El pesimista corregido: 01

I

"El pesimista corregido" fue escrito en 1905, como divertimento, sin pretensiones científicas ni filosóficas, aunque sí -sin disimulo- con objetivo moralizante: las limitaciones humanas no han de verse como una tragedia sino como valores que nos sitúan en la perspectiva adecuada para descubrir la belleza de las cosas y de las personas.

Juan Fernández, protagonista de esta historia, era un doctor joven, de veintiocho años, serio, estudioso, no exento de talento, pero harto pesimista y con ribetes de misántropo. Huérfano y sin parientes, vivía concentrado y huraño en compañía de una antigua ama de llaves de su familia.
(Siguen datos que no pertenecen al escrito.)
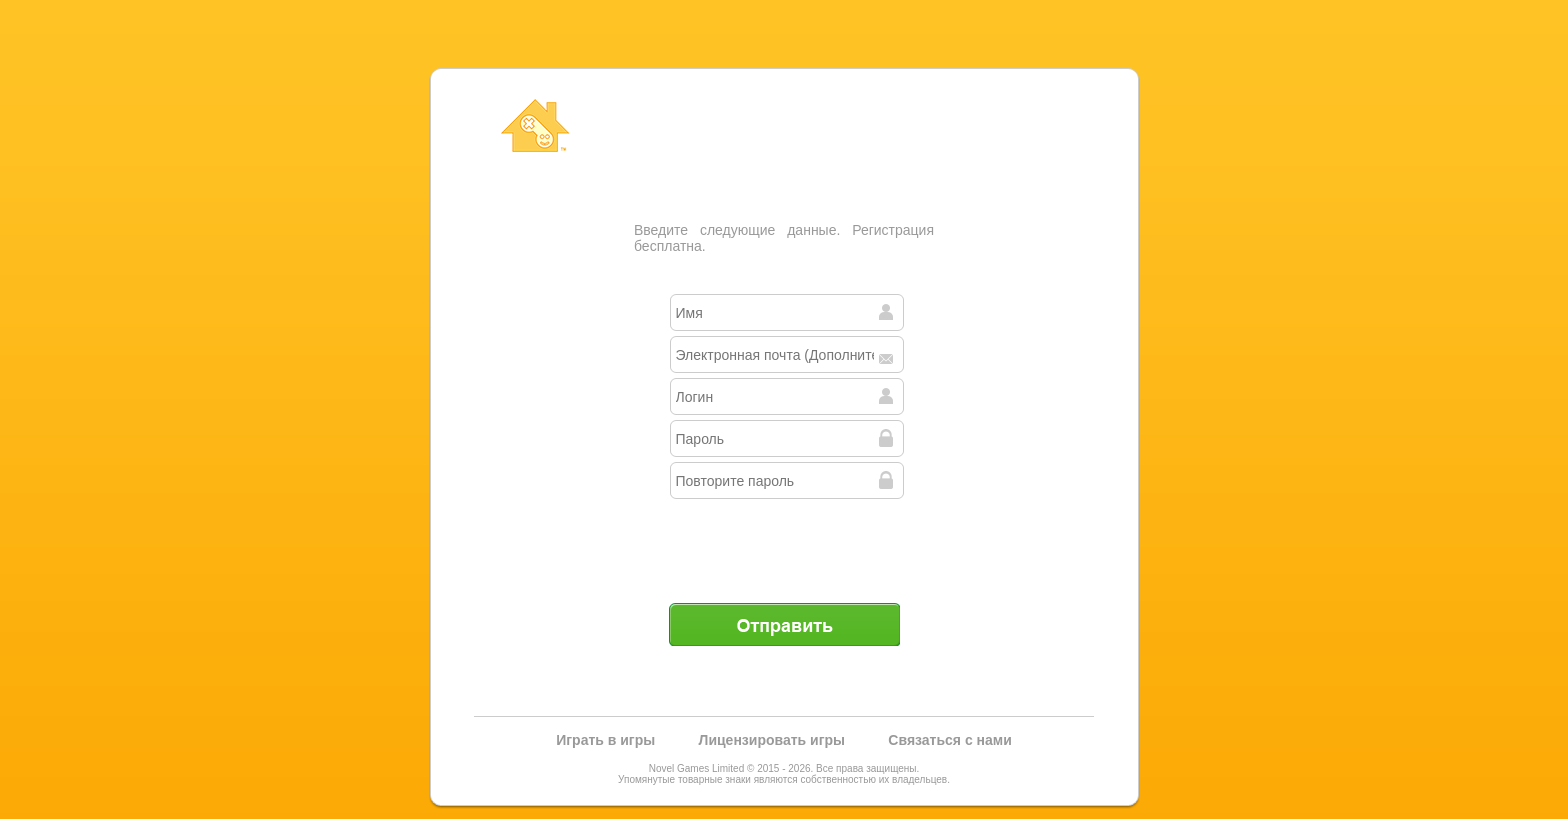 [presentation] (786, 543)
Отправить (784, 624)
Hacia la época en que le enfocamos se habían recrudecido en nuestro héroe el asco a la vida y el despego a la sociedad. Descuidaba la clientela y el trato de los amigos, que le veían de higos a brevas, y pasaba su tiempo enfrascado en la lectura de obras cuya tonalidad melancólica casaba bien con el timbre sentimental de su espíritu. Agrada saber al desdichado que no estrenó la desdicha y que su menguado concepto del mundo y de la vida halló también asilo en cabezas fuertes y cultivadas. Compréndese bien por qué Juan se solazaba y entretenía en la lectura de Schopenhauer y Hartmann, del antipático y vesánico Nieztsche y del adusto y profundo Gracián. Y el orgullo de coincidir con la opinión de tan calificados varones prodújole, a ráfagas, algún consuelo, a cuyo fugitivo calor sentía deshelarse parcialmente el lago glacial de su voluntad y aliviarse un tanto su dolorosa laxitud de espíritu y de cuerpo.

Para el infortunado Fernández, la vida era una broma pesada y sin gracia, dada por la Naturaleza sin saber por qué ni para qué; el entendimiento era rudimentaria máquina de calcular, que se equivoca en todas las arduas operaciones; nuestro saber, libro viejo, lleno de tachones y lagunas, y cuya fe de erratas tiene más hojas que el texto; los sentidos, rudimentarios y pueriles aparatos de física, sin alcance ni precisión, buenos tan sólo para ocultarnos las infinitas palpitaciones de la materia y los innumerables enemigos de la vida; el corazón, bomba frágil e indisciplinada que se agita intempestiva y dolorosamente en los trances difíciles, anublando la inteligencia y paralizando nuestras manos, y, en fin, la voluntad, algo así como vilano aéreo, fluctuante y a merced de leve ráfaga de viento y que comete la tontería de tomar su movilidad por libertad...

Con tales ideas y los sentimientos correspondientes, excusado es decir que nuestro doctor tenía pocos amigos y menos esperanzas e ilusiones.

Era, sin embargo, bien disculpable y digno de compasión. En dos años había perdido padre y madre amantísimos: aquél, víctima de la tuberculosis; ésta, arrebatada por una pulmonía infecciosa. A la sazón, Juan convalecía lentamente de peligrosa tifoidea, y días antes de enfermar había terminado sin éxito, pero con honra, reñidas oposiciones a cierta cátedra de la Universidad de Madrid.